Of course a lot has happened in the last decade, much of which we’d like to add to the list of things we’ve forgotten, but miraculously this dingy back-alley of the internet has survived, with over seven million of you joining us since our first post back in November of 2011.

Currently around a million of you end up here at The Lego Car Blog each year (many probably by accident), whilst our most popular pages (outside of the Home Page) continue to be the Review Library (which is now pretty huge**), The Rise and Fall of MOCpages, and the Directory.

Over the last decade we’ve also interviewed many of the Lego Community’s very best vehicle builders, including boat-builders, truck-makers, Technic-masters, and creators of things altogether sillier, held three competitions, annoyed ‘patriots’ of various nations (mostly America though), and – most importantly – showcased thousands of the best Lego creations on the web.

So as we continue into double figures, all that’s left to say is a massive thank you if you’re reading these clumsily written words. Without you this site would not exist, and nor would the $thousands raised in advertising revenue for good causes, only some of which has been spent on the executive washroom and sauna.

If you’re new here and you’d like to take a look around, some good places to start can be found below;

  • Review Library: Over one hundred reviews of LEGO sets, books and third-party products.
  • Directory: The place to find links to other (usually much better) LEGO-related websites.
  • Interviews: A TLCB Elf armed with a sharpened pencil can get even the most famous builders to talk…
  • Feedback and Submission Suggestions: Let us know what you think. No, really.

Until next time, thank you for visiting us.


**Just like your Mom

Remember, Remember the Fifth of November…

Lego Royal Gold State Coach

…Gunpowder, treason and plot. For our non-UK readers today is the British celebration of Bonfire Night, also known as Guy Fawkes Night, marking the unsuccessful assassination on King James I in the Houses of Parliament.

James, the first King to unite Scotland and England, was quite a divisive monarch, largely due to the divided nation over which he ruled. Surprisingly this wasn’t because of the union of the two separate kingdoms of Scotland and England, but because of the religious lines that split the citizens of both. Persecution reigned against both the Protestants and Catholics, depending on who was in charge at the time. Thus some of the disgruntled Catholics during the Protestant King James’ rule decided the best way to further their cause was to bomb the King and the assembled parliament. Not a dissimilar tactic to today’s religious extremists.

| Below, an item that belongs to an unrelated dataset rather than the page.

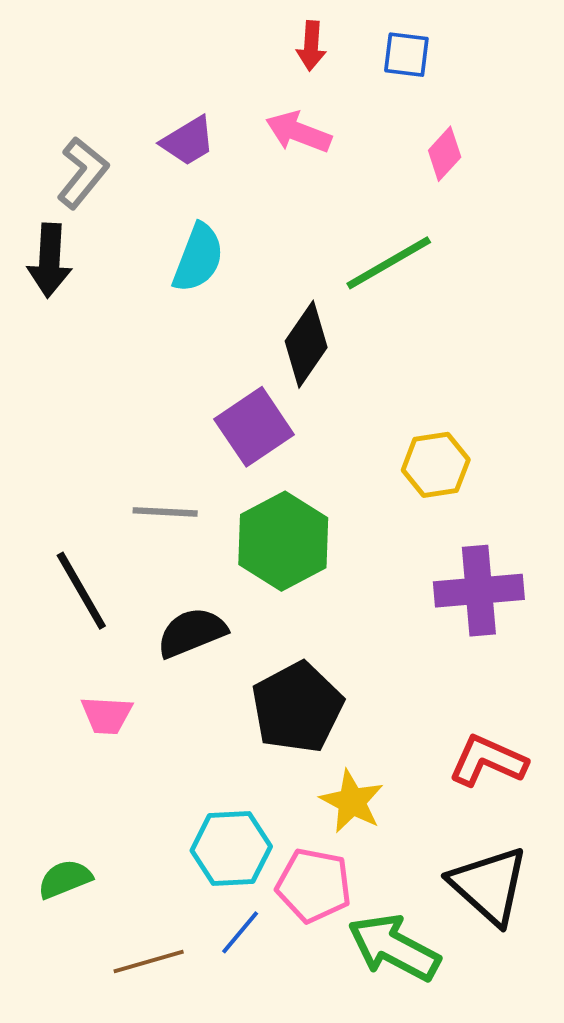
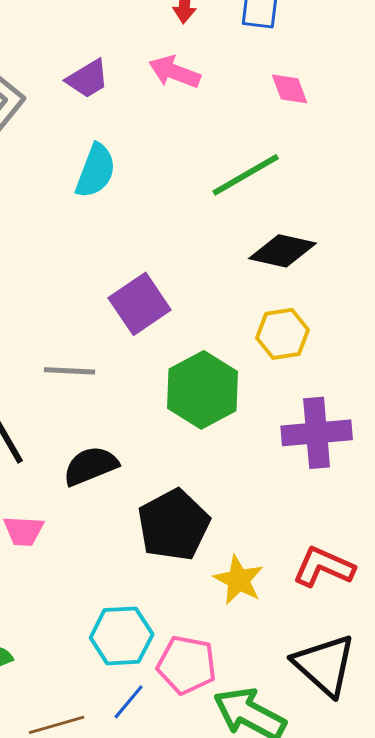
pink diamond: (445, 154) -> (290, 89), turned -63
black diamond: (306, 344) -> (283, 251), moved, turned 68
green hexagon: (283, 541) -> (203, 390), moved
yellow star: (352, 801) -> (239, 580), moved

Things never change eh?

Anyway, poor Guy Fawkes, one of the Catholic assassins, was apprehended guarding the gunpowder barrels stashed in the cellars of the Houses of Parliament prior to their detonation, and met a decidedly gruesome end at the hands of the King’s torturers, an outcome celebrated by the Protestant population in London by the lighting of bonfires in the city.

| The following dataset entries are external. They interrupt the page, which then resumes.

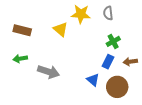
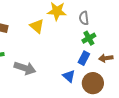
gray semicircle: (108, 13) -> (84, 18), moved

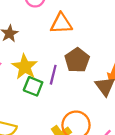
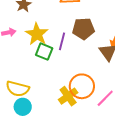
brown pentagon: (77, 60) -> (83, 29), turned 30

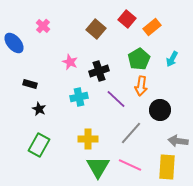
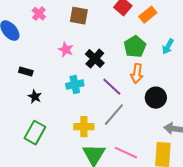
brown square: (96, 29) -> (79, 16), moved, turned -30
black cross: (99, 71) -> (95, 59), turned -30
gray line: (131, 133) -> (114, 115), moved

King James I died peacefully many years after the failed plot, and is now perhaps most famous for his translation of the Bible into modern English, whilst the annual festival celebrating his narrow escape has since grown to embrace all UK citizens, regardless of religious persuasion, and is today a fortnight of fireworks parties, bonfires and the burning of effigies (or ‘Guys’).

Lego Royal Coach

Being a British-based blog, we thought we’d share this example of one of our weirder festivals with our worldwide readers, and what better way to do so than with some regal transportation fit for a King? Well, a Queen in this case, but it’s the same deal. Matthew Hocker aka Brickadier General has recreated the Gold State Coach used by our current monarch, Queen Elizabeth II, and in use since 1762 in stunning mini-figure detail. Matthew’s work is available to view on Flickr, and you can also vote for it on LEGO’s Cuusoo site if you’d like to see the Gold State Coach become an official LEGO set.

Now please excuse us, we’re off with the Elves to set fire to something.